> **WHAT THE TASK REQUIRES**: If a line below falls between the line with "Plan by Duration" and the line with "With world-class training and support, owning", or is one of those two, output it exactly; output nothing else and no pictures.

> **DATASET**:
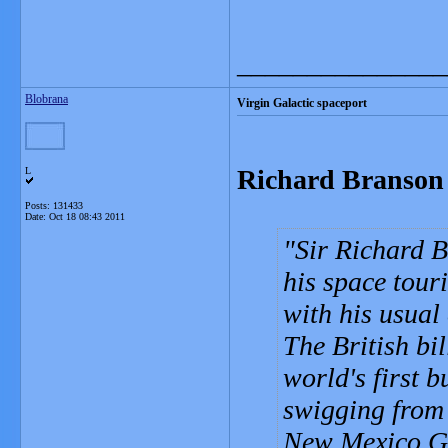
_______________
Blobrana
Virgin Galactic spaceport
Richard Branson 
L
Posts: 131433
Date:
Oct 18 08:43 2011
Sir Richard B
his space tour
with his usual
The British bil
world's first 
swigging from 
New Mexico Go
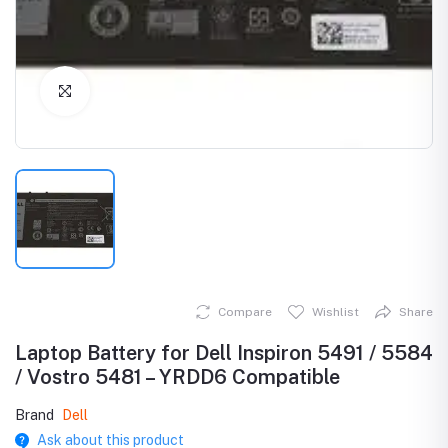
Click to Enlarge
Compare
Wishlist
Share
Laptop Battery for Dell Inspiron 5491 / 5584
/ Vostro 5481 – YRDD6 Compatible
Brand
Dell
Ask about this product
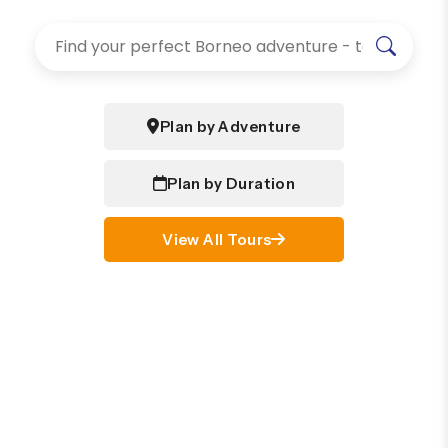
Plan by Adventure
Plan by Duration
View All Tours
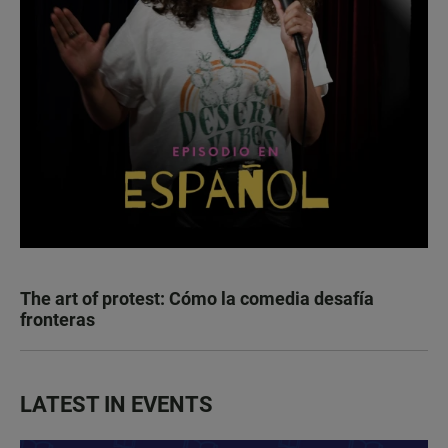
The art of protest: Cómo la comedia desafía
fronteras
LATEST IN EVENTS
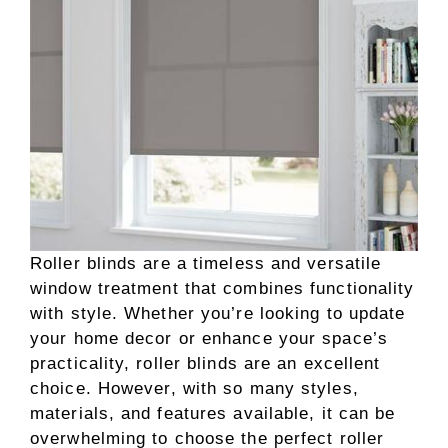
Roller blinds are a timeless and versatile
window treatment that combines functionality
with style. Whether you’re looking to update
your home decor or enhance your space’s
practicality, roller blinds are an excellent
choice. However, with so many styles,
materials, and features available, it can be
overwhelming to choose the perfect roller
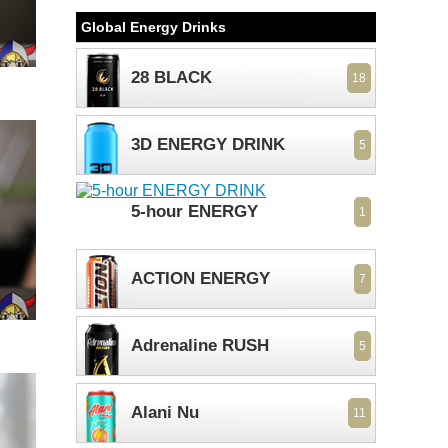
Global Energy Drinks
28 BLACK
18
3D ENERGY DRINK
5
5-hour ENERGY
1
ACTION ENERGY
7
Adrenaline RUSH
5
Alani Nu
11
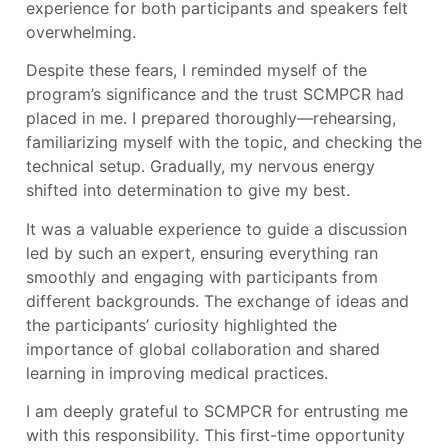
experience for both participants and speakers felt
overwhelming.
Despite these fears, I reminded myself of the
program’s significance and the trust SCMPCR had
placed in me. I prepared thoroughly—rehearsing,
familiarizing myself with the topic, and checking the
technical setup. Gradually, my nervous energy
shifted into determination to give my best.
It was a valuable experience to guide a discussion
led by such an expert, ensuring everything ran
smoothly and engaging with participants from
different backgrounds. The exchange of ideas and
the participants’ curiosity highlighted the
importance of global collaboration and shared
learning in improving medical practices.
I am deeply grateful to SCMPCR for entrusting me
with this responsibility. This first-time opportunity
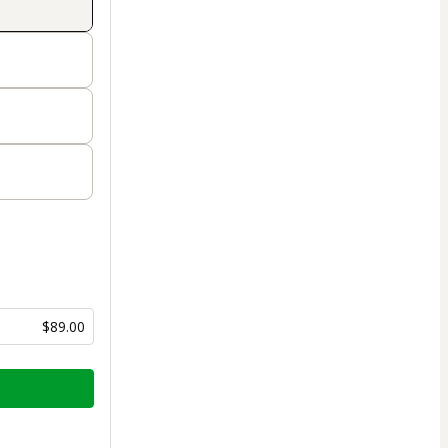
$89.00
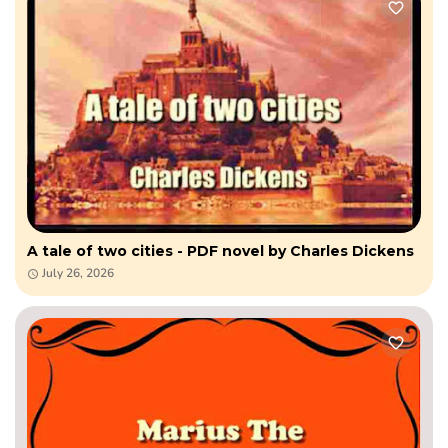
A tale of two cities - PDF novel by Charles Dickens
July 26, 2026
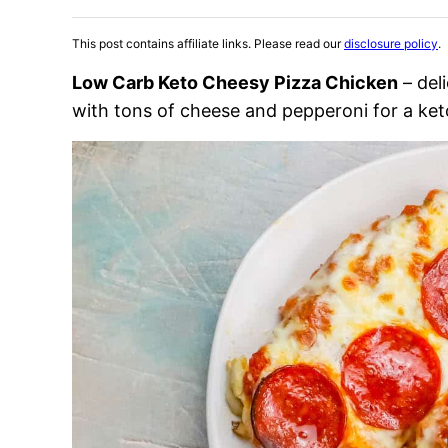
This post contains affiliate links. Please read our
disclosure policy
.
Low Carb Keto Cheesy Pizza Chicken
– del
with tons of cheese and pepperoni for a ket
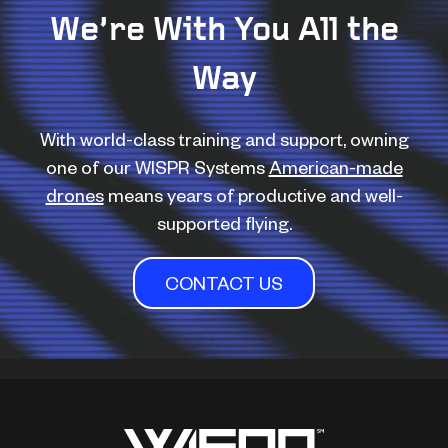
We’re With You All the
Way
With world-class training and support, owning
one of our WISPR Systems
American-made
drones
means years of productive and well-
supported flying.
CONTACT US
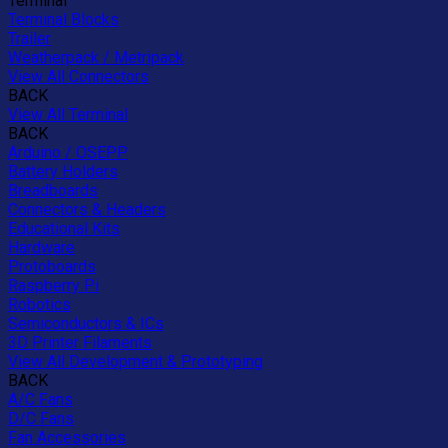
Terminal
Terminal Blocks
Trailer
Weatherpack / Metripack
View All Connectors
BACK
View All Terminal
BACK
Arduino / OSEPP
Battery Holders
Breadboards
Connectors & Headers
Educational Kits
Hardware
Protoboards
Raspberry Pi
Robotics
Semiconductors & ICs
3D Printer Filaments
View All Development & Prototyping
BACK
A/C Fans
D/C Fans
Fan Accessories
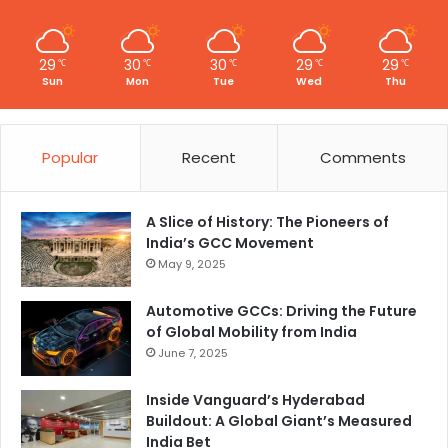
29
30
30
29
29
℃
℃
℃
℃
℃
Sun
Mon
Tue
Wed
Thu
Popular
Recent
Comments
A Slice of History: The Pioneers of
India’s GCC Movement
May 9, 2025
Automotive GCCs: Driving the Future
of Global Mobility from India
June 7, 2025
Inside Vanguard’s Hyderabad
Buildout: A Global Giant’s Measured
India Bet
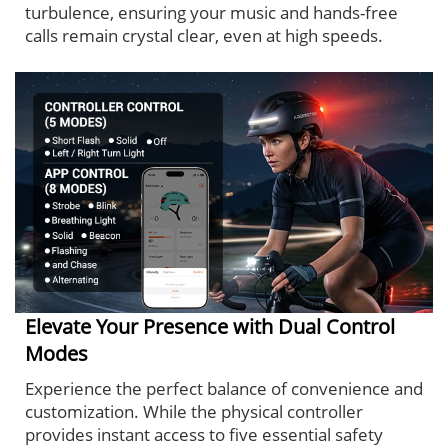
turbulence, ensuring your music and hands-free
calls remain crystal clear, even at high speeds.
Elevate Your Presence with Dual Control
Modes
Experience the perfect balance of convenience and
customization. While the physical controller
provides instant access to five essential safety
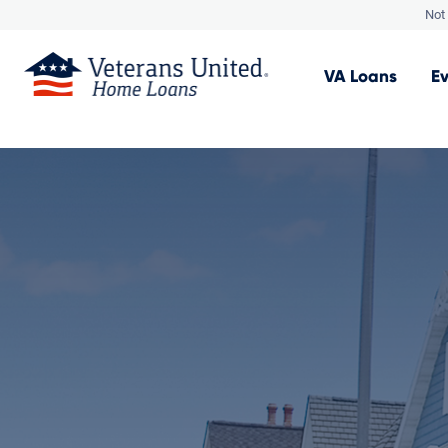
Not 
VA
Loans
E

> **ANSWER TO THIS PROBLEM**:
Plan by Duration
View All Tours
The art of protest: Cómo la comedia desafía
fronteras
LATEST IN EVENTS
Roller blinds are a timeless and versatile
window treatment that combines functionality
with style. Whether you’re looking to update
your home decor or enhance your space’s
practicality, roller blinds are an excellent
choice. However, with so many styles,
materials, and features available, it can be
overwhelming to choose the perfect roller
Global Energy Drinks
28 BLACK
18
3D ENERGY DRINK
5
5-hour ENERGY
1
ACTION ENERGY
7
Adrenaline RUSH
5
Alani Nu
11
experience for both participants and speakers felt
overwhelming.
Despite these fears, I reminded myself of the
program’s significance and the trust SCMPCR had
placed in me. I prepared thoroughly—rehearsing,
familiarizing myself with the topic, and checking the
technical setup. Gradually, my nervous energy
shifted into determination to give my best.
It was a valuable experience to guide a discussion
led by such an expert, ensuring everything ran
smoothly and engaging with participants from
different backgrounds. The exchange of ideas and
the participants’ curiosity highlighted the
importance of global collaboration and shared
learning in improving medical practices.
I am deeply grateful to SCMPCR for entrusting me
with this responsibility. This first-time opportunity
$89.00
A tale of two cities - PDF novel by Charles Dickens
July 26, 2026
This post contains affiliate links. Please read our
disclosure policy
.
Low Carb Keto Cheesy Pizza Chicken
– del
with tons of cheese and pepperoni for a ket
We’re With You All the
Way
With world-class training and support, owning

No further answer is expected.